It's simply not realistic to expect consumers or most small businesses to participate in futures markets. And futures markets sometimes break down with the counterparty failing to deliver. That's not a problem with most commodities but electricity shortages cause real problems.

schiffern a day ago | parent | next [-]

I expect the only viable solution left is to go around the meter using an aggregator like Tesla Autobidder. A large entity consolidates many home batteries as one "virtual" battery, handles the grid futures prediction and dispatching for a cut, and re-distributes a majority of revenue back to the battery owners.

This effectively uses the existing behind-the-meter grid market to make an end-run around current perverse (non-local, non-instantaneous) end-customer pricing schemes.

physicsguy 10 hours ago | parent | prev [-]

They already do - here in the U.K. you can fix your energy price for 12-24 months typically which is a gamble in the future price of energy.

ZeroGravitas 6 hours ago | parent [-]

Though in that case the exact prediction made did come true. Massive gas price increases due to the Ukraine war bankrupted a bunch of businesses selling fixed price energy that they could no longer supply without making unsustainable losses.

Various government interventions followed but they were so bad you might assume that they were more interested in ensuring their mates in the gas industry made high profits than protecting the nation from the fallout.

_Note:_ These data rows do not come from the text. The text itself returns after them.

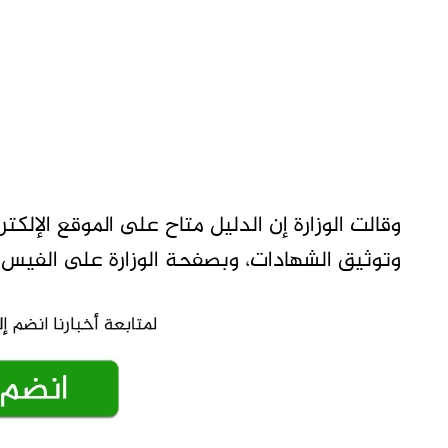
وقالت الوزارة إن الدليل متاح على الموقع الإلكتر
وتوثيق الشهادات، وبصفحة الوزارة على الفيس 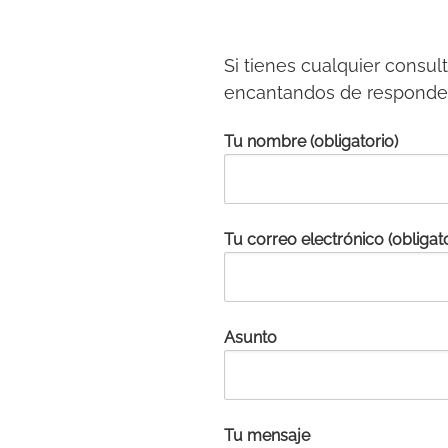
Si tienes cualquier consu
encantandos de responde
Tu nombre (obligatorio)
Tu correo electrónico (obligato
Asunto
Tu mensaje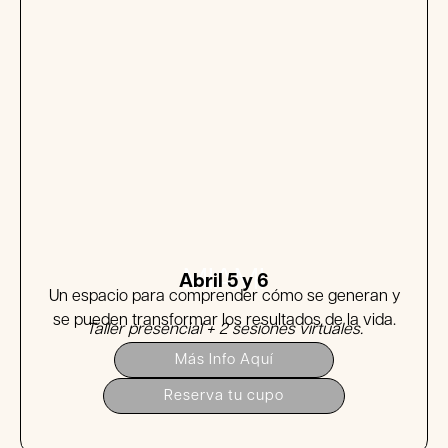
MIAMI
Abril 5 y 6
Un espacio para comprender cómo se generan y
se pueden transformar los resultados de la vida.
Taller presencial + 2 sesiones virtuales.
Más Info Aquí
Reserva tu cupo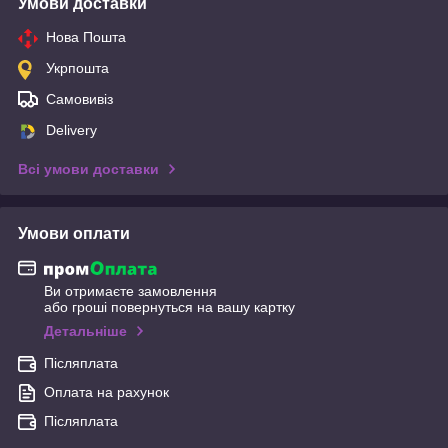
Умови доставки
Нова Пошта
Укрпошта
Самовивіз
Delivery
Всі умови доставки
Умови оплати
Ви отримаєте замовлення
або гроші повернуться на вашу картку
Детальніше
Післяплата
Оплата на рахунок
Післяплата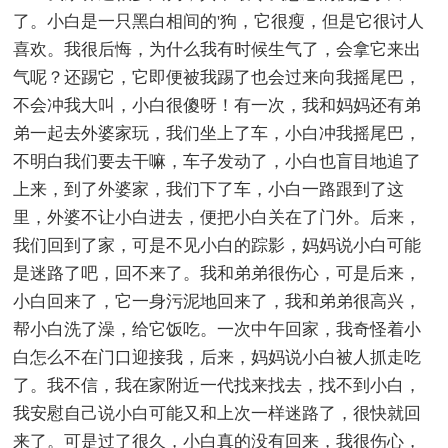
了。小白是一只黑白相间的'狗，它很瘦，但是它很讨人
喜欢。我很后悔，为什么我有时候生气了，会拿它来出
气呢？还踢它，它即便被我踢了也会过来向我摇尾巴，
不会冲我大叫，小白很傻呀！有一次，我和妈妈还有弟
弟一起去外婆家玩，我们坐上了车，小白冲我摇尾巴，
不明白我们要去干嘛，车子发动了，小白也盲目地追了
上来，到了外婆家，我们下了车，小白一路跟到了这
里，外婆不让小白进去，便把小白关在了门外。后来，
我们回到了家，可是不见小白的踪影，妈妈说小白可能
是迷路了吧，回不来了。我和弟弟很伤心，可是后来，
小白回来了，它一身污泥地回来了，我和弟弟很高兴，
帮小白洗了澡，给它饭吃。一次中午回家，我奇怪着小
白怎么不在门口迎接我，后来，妈妈说小白被人抓走吃
了。我不信，我在家附近一代找来找去，找不到小白，
我安慰自己说小白可能又和上次一样迷路了，很快就回
来了。可是过了很久，小白真的没有回来，我很伤心，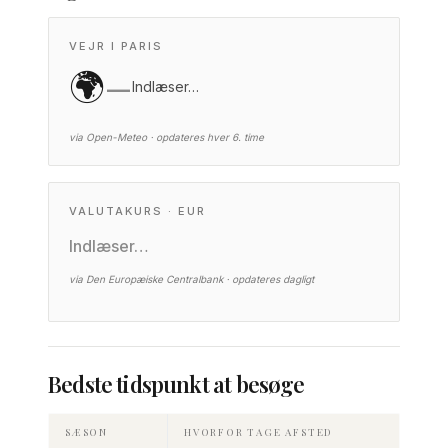
VEJR I PARIS
🌍
—
Indlæser…
via Open-Meteo · opdateres hver 6. time
VALUTAKURS · EUR
Indlæser…
via Den Europæiske Centralbank · opdateres dagligt
Bedste tidspunkt at besøge
SÆSON
HVORFOR TAGE AFSTED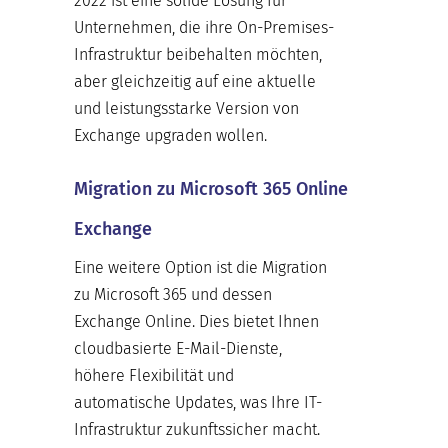
2022 ist eine solide Lösung für
Unternehmen, die ihre On-Premises-
Infrastruktur beibehalten möchten,
aber gleichzeitig auf eine aktuelle
und leistungsstarke Version von
Exchange upgraden wollen.
Migration zu Microsoft 365 Online
Exchange
Eine weitere Option ist die Migration
zu Microsoft 365 und dessen
Exchange Online. Dies bietet Ihnen
cloudbasierte E-Mail-Dienste,
höhere Flexibilität und
automatische Updates, was Ihre IT-
Infrastruktur zukunftssicher macht.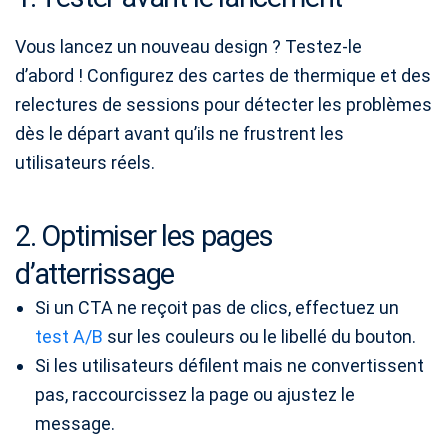
Vous lancez un nouveau design ? Testez-le
d’abord ! Configurez des cartes de thermique et des
relectures de sessions pour détecter les problèmes
dès le départ avant qu’ils ne frustrent les
utilisateurs réels.
2. Optimiser les pages
d’atterrissage
Si un CTA ne reçoit pas de clics, effectuez un
test A/B
sur les couleurs ou le libellé du bouton.
Si les utilisateurs défilent mais ne convertissent
pas, raccourcissez la page ou ajustez le
message.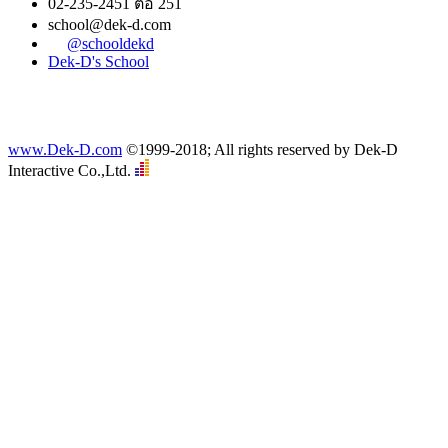
02-235-2451 ต่อ 251
school@dek-d.com
@schooldekd
Dek-D's School
www.Dek-D.com
©1999-2018; All rights reserved by Dek-D
Interactive Co.,Ltd.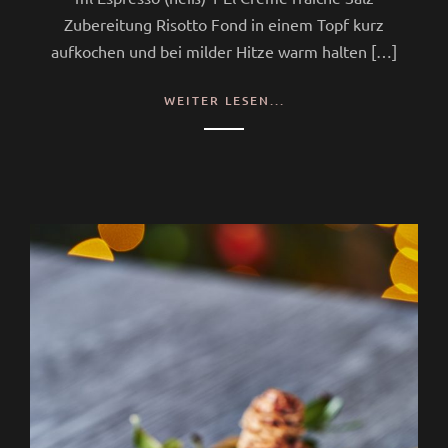
Zubereitung Risotto Fond in einem Topf kurz
aufkochen und bei milder Hitze warm halten […]
WEITER LESEN...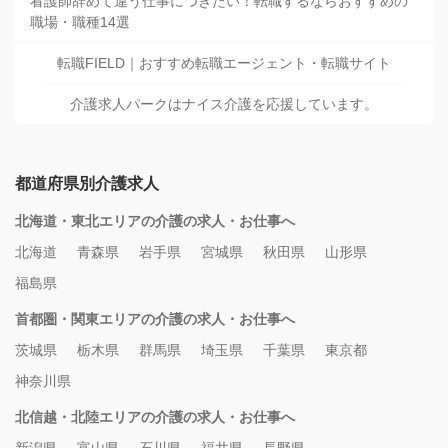
看護師辞めて違う仕事につきたい！転職するならおすすめの
職場・職種14選
転職FIELD｜おすすめ転職エージェント・転職サイト
介護求人パークはナイス介護を応援しています。
都道府県別介護求人
北海道・東北エリアの介護の求人・お仕事へ
北海道
青森県
岩手県
宮城県
秋田県
山形県
福島県
首都圏・関東エリアの介護の求人・お仕事へ
茨城県
栃木県
群馬県
埼玉県
千葉県
東京都
神奈川県
北信越・北陸エリアの介護の求人・お仕事へ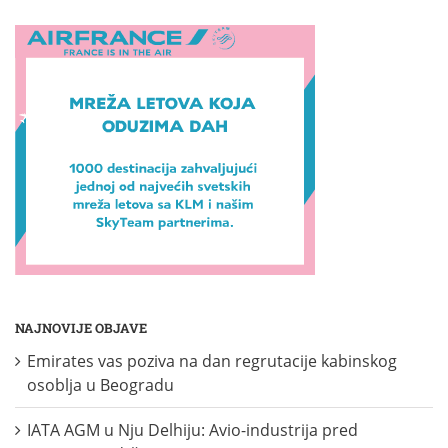
NAJNOVIJE OBJAVE
Emirates vas poziva na dan regrutacije kabinskog
osoblja u Beogradu
IATA AGM u Nju Delhiju: Avio-industrija pred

blitzar 3 hours ago | parent [-]

I suspect the real failure mode was around the price cap. Utilities should have been hedging against wholesale prices raising above the cap for a sustained period of time as occured. Net-net the result is the same and the cents in the dollar saved when prices were normal / stable were long gone when prices went much higher. (Note in the UK at least we have been in payback for a long time now with customer pricing at the cap and wholesale typically much much lower)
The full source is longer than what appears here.